Am I being unreasonable?

So me (34f) and my husband (35m) are getting divorced. We have no children but we do own a house, which is becoming a point of contention.

We bought the house 2.5yrs ago and registered it under my name. My father gave us the money for the down payment. Which is basically money they had saved under my name. So even if we had not put the money towards the down payment, the money would have come to me.

The EMIs were being paid by my husband, while I was taking care of all the household expenses including all bills, groceries, maintenance, eating out, entertainment and other miscellaneous expenses. This total also came out to be nearly equal to the EMI being paid.

In these last 2.5yrs, there have been 3-4 times when my husband voiced that buying the house was a mistake and we shouldn't have bought it.

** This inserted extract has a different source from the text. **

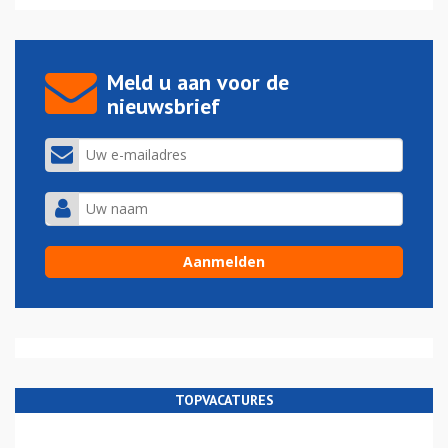
Meld u aan voor de
nieuwsbrief
TOPVACATURES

I do not agree, and I have been hurt when he has expressed this sentiment.

So now, for the divorce, I don't want to sell the house currently, and I am willing to take over the payment of the EMIs going forward. However, my husband initially stated that the house should be sold. When I didn't agree, he said he should be paid back for all the EMIs he's given. I don't agree with that either because essentially that would mean for the last 2.5yrs, he's then contributed to nothing.

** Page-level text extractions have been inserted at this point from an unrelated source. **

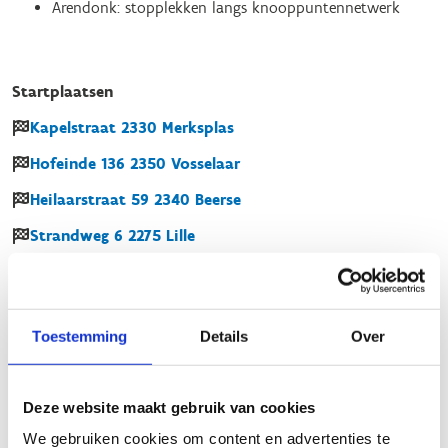
Arendonk: stopplekken langs knooppuntennetwerk
Startplaatsen
Kapelstraat
2330
Merksplas
Hofeinde
136
2350
Vosselaar
Heilaarstraat
59
2340
Beerse
Strandweg
6
2275
Lille
Corsendonk
2
2360
Oud-Turnhout
Toestemming
Details
Over
Deze website maakt gebruik van cookies
We gebruiken cookies om content en advertenties te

I have stated very clearly that I will not be taking any alimony, and all that I've asked for is for me to keep the house without him staking any claim in it and there's 5L in the joint account (I used to save here so again technically my money again).

However, my husband is now claiming that I have financially ruined him, he needs to start from scratch etc etc. As far as I knew, he was doing investments but is now very secretive about it and is stating that there's no money there. I find it a bit hard to believe.

My question is am I being unreasonable in wanting to keep the house and my savings?? Does that equate to financially ruining him?? I have no hate towards him and want to make this process as smooth for both of us as possible.